Supermaven arrived in early 2024 with a bold claim: it would be the fastest AI code completion tool ever built. Created by Jacob Jackson, who previously founded Tabnine from his college dorm room and later worked as a researcher at OpenAI, Supermaven was built on the premise that code completion is a latency game. Every millisecond between typing and seeing a suggestion affects developer flow. With sub-10 millisecond response times and a proprietary Babble model, Supermaven delivered on that promise in ways that made every competitor feel sluggish by comparison.
The technical innovation centered on two breakthroughs. First, the Babble model was purpose-built for code completion rather than adapted from a general-purpose language model. At 2.5 times the size of its predecessor, it was trained specifically on large code corpora for low-latency inference. Second, the one million token context window on the Pro plan allowed Supermaven to understand entire codebases rather than just the active file. Where competitors used RAG to search for relevant code snippets, Supermaven fed the entire project structure directly into the model, catching cross-file dependencies that other tools missed.
The developer experience was remarkably smooth. Installation in VS Code, JetBrains, Neovim, and Zed took seconds. Suggestions appeared as you typed with an almost telepathic quality — multi-line predictions that anticipated not just what you would write but where you would write it next. The next location prediction feature guided developers on both the content and placement of new code, which was particularly valuable when navigating unfamiliar codebases.
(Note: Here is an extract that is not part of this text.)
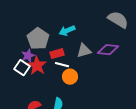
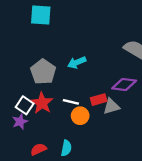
gray triangle: (84, 51) -> (111, 106), moved
red rectangle: (57, 54) -> (99, 100), moved
purple star: (28, 56) -> (20, 122), moved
The free tier was genuinely useful with a 300,000 token context window, making it accessible without commitment.
Pricing was aggressively competitive. The free tier provided solid code completion with the smaller context window. Pro at ten dollars per month matched GitHub Copilot's pricing while offering significantly more context. The Team plan added centralized management and billing. In a market where Cursor charged twenty dollars and Tabnine charged thirty-nine dollars per user, Supermaven delivered arguably the best pure code completion experience at the lowest price point.
In November 2024, Anysphere — the company behind Cursor — acquired Supermaven. The standalone service was subsequently sunset, with users directed to migrate to Cursor. The acquisition made strategic sense: Cursor needed the fastest possible autocomplete to complement its AI-first IDE experience, and Supermaven's technology was the clear market leader in raw completion speed. The integration has been successful — Cursor's autocomplete is now widely recognized as the fastest in the industry, powered by Supermaven's engine.
The acquisition also meant the end of Supermaven as an independent product. Developers who loved the lightweight, editor-agnostic approach lost a tool that did one thing exceptionally well. While Cursor is excellent, it requires committing to a specific IDE. Developers using Neovim, standard VS Code, or JetBrains who valued Supermaven's speed and context now need to look elsewhere — GitHub Copilot, Continue, or Codeium being the closest alternatives, though none match the original latency.